Early in 1908 ten families from Loch Carnan established a new crofting settlement at East Gerinish on the southern shore of Loch Shielavaig. My grandfather, Donald McInnes, then 19 years-old, his brothers Roderick, Ewan, John and Neil, moved from Caltinish at Loch Carnan where they were born, to Rubha Caolas Luirsaigh, a peninsula of East Gerinish on the shore of Loch Shielavaig. Their sisters Effie, Mary and Dolina remained at the old family home.
          Rubha Caolas Luirsaigh, known locally as The Point, was only a few miles from Caltinish as the crow flies but remote and uninhabited, situated between the heads of two sea lochs, Loch Shielavaig and Loch Skipport. Not long afterwards, the Beaton family joined them. The Campbell, Johnstone, Struthers, MacLean, MacLeod, MacRury and the McEachan families settled at the less remote part of East Gerinish, all part of the initiative which had its genesis in the Crofters Holding Act.
           A rough terrain of moorland, rock and a patchwork of small freshwater lochans, The Point looks out to the Sea of The Hebrides with the Isle of Skye on the far horizon. The McInnes and Beaton houses were situated on individual croft sites of thirty to forty acres, each with a small area of arable ground suitable for sowing hay and cultivating vegetables. My grandfather and his brothers built their house with rocks brought from the head of Loch Shielavaig — three billion year-old Lewissian Gneiss, the bedrock of the Hebrides — carried them by boat to a natural slipway near the site of the house and hauled them up from the shore. After some years, The Point proved to be too remote for the McInnes and Beaton families, especially in winter, an hour-long trek over hill and moor to the other families, so they eventually joined them at the main settlement.

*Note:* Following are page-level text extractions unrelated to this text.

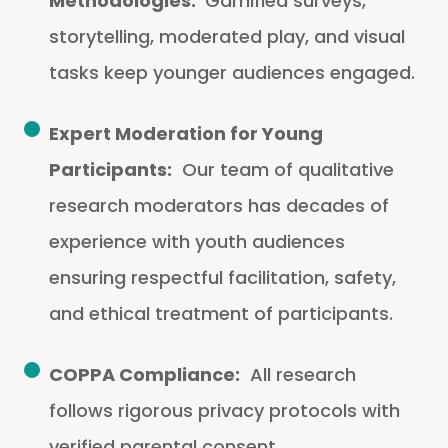
Methodologies:
Gamified surveys,
storytelling, moderated play, and visual
tasks keep younger audiences engaged.
Expert Moderation for Young
Participants:
Our team of qualitative
research moderators has decades of
experience with youth audiences
ensuring respectful facilitation, safety,
and ethical treatment of participants.
COPPA Compliance:
All research
follows rigorous privacy protocols with
verified parental consent.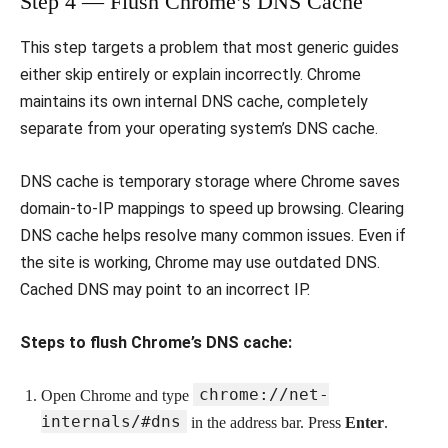
Step 4 — Flush Chrome’s DNS Cache
This step targets a problem that most generic guides
either skip entirely or explain incorrectly. Chrome
maintains its own internal DNS cache, completely
separate from your operating system’s DNS cache.
DNS cache is temporary storage where Chrome saves
domain-to-IP mappings to speed up browsing. Clearing
DNS cache helps resolve many common issues. Even if
the site is working, Chrome may use outdated DNS.
Cached DNS may point to an incorrect IP.
Steps to flush Chrome’s DNS cache:
chrome://net-
Open Chrome and type
internals/#dns
in the address bar. Press
Enter
.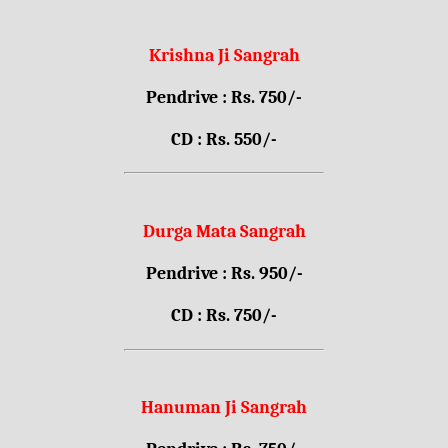
Krishna Ji Sangrah
Pendrive : Rs. 750/-
CD : Rs. 550/-
Durga Mata Sangrah
Pendrive : Rs. 950/-
CD : Rs. 750/-
Hanuman Ji Sangrah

         Most of the crofting settlements on the east coast of South Uist face the sea or sea lochs. There was no electricity or running water and few roads until the 1950s and 60s, journey by small boat was the only practical way to travel. The shore of Loch Shielavaig is fragmented with small tidal bays and inlets which enabled each house to have a natural, sheltered slipway for their boats which were based on an Old Norse / Irish design and often built by the Stewart family at Kallin on the island of Grimsay to the north. Clincker-built since the 1840s using larch and oak, they are fast, strong and stable in open water and manoeuvrable in the shallows of the sea lochs where they can be safely moored in the shelter of the rocky inlets close to home.
         Fishing and the gathering of kelp were the mainstays of the community in spring and summer, with shared access to a large area of common grazing for their cattle and small herds of dark Hebridean or Blackface sheep. Close-knit, hardy and self-sufficient, they led a spartan life embedded in a tradition of common endeavour — the antithesis of consumerism — working the land and sea together, typical of the people and the landscape which would later be the subject of Paul Strand and Basil Davidson's book Tìr a'Mhurain : Outer Hebrides.

Gaels are a profoundly oral people, ancestry and kinship is central to who they are. When far from home on first meeting a fellow Gael, it's quite common once initial pleasantries are exchanged, to ask 'Who are your people?' — cò leis thu? in Gaelic. Genealogy is important and the names of grandparents, mothers and fathers, family histories and places of birth establish connections each can relate to.
          The People of The Shore portrays the descendants of those dispossessed almost one hundred and fifty years ago, images of family and friends taken by the people of East Gerinish. I owe a debt of gratitude to the McInnes, Beaton, McRury and McLean families for allowing me to use their photographs:

                  In my heart and in my head are all the questions I never asked
                                                and all the photographs I never took.